:: WHAT IS REQUIRED ::
Each line from the one holding "dehumidification" through the end of the records should be returned exactly, while pictures are skipped.

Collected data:
Content starts

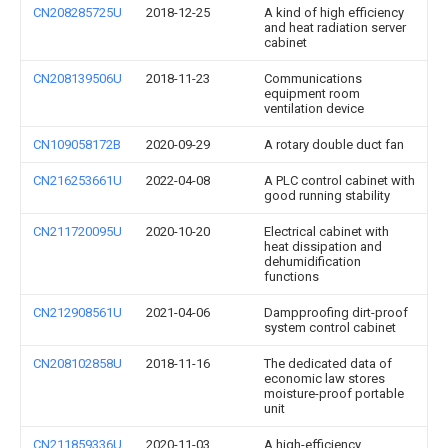
CN208285725U
2018-12-25
A kind of high efficiency
and heat radiation server
cabinet
CN208139506U
2018-11-23
Communications
equipment room
ventilation device
CN109058172B
2020-09-29
A rotary double duct fan
CN216253661U
2022-04-08
A PLC control cabinet with
good running stability
CN211720095U
2020-10-20
Electrical cabinet with
heat dissipation and
dehumidification
functions
CN212908561U
2021-04-06
Dampproofing dirt-proof
system control cabinet
CN208102858U
2018-11-16
The dedicated data of
economic law stores
moisture-proof portable
unit
CN211859336U
2020-11-03
A high-efficiency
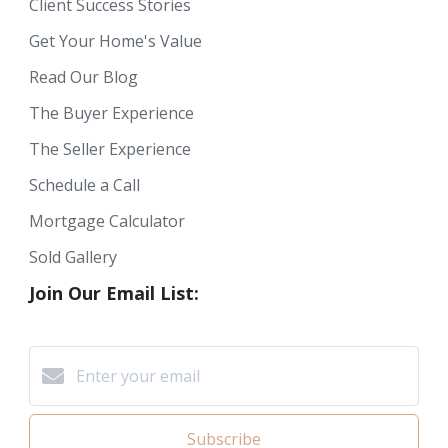
Client Success Stories
Get Your Home's Value
Read Our Blog
The Buyer Experience
The Seller Experience
Schedule a Call
Mortgage Calculator
Sold Gallery
Join Our Email List:
Subscribe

Content ends

:: COMPLETED EXERCISE ::
dehumidification
functions
CN212908561U
2021-04-06
Dampproofing dirt-proof
system control cabinet
CN208102858U
2018-11-16
The dedicated data of
economic law stores
moisture-proof portable
unit
CN211859336U
2020-11-03
A high-efficiency
Client Success Stories
Get Your Home's Value
Read Our Blog
The Buyer Experience
The Seller Experience
Schedule a Call
Mortgage Calculator
Sold Gallery
Join Our Email List:
Subscribe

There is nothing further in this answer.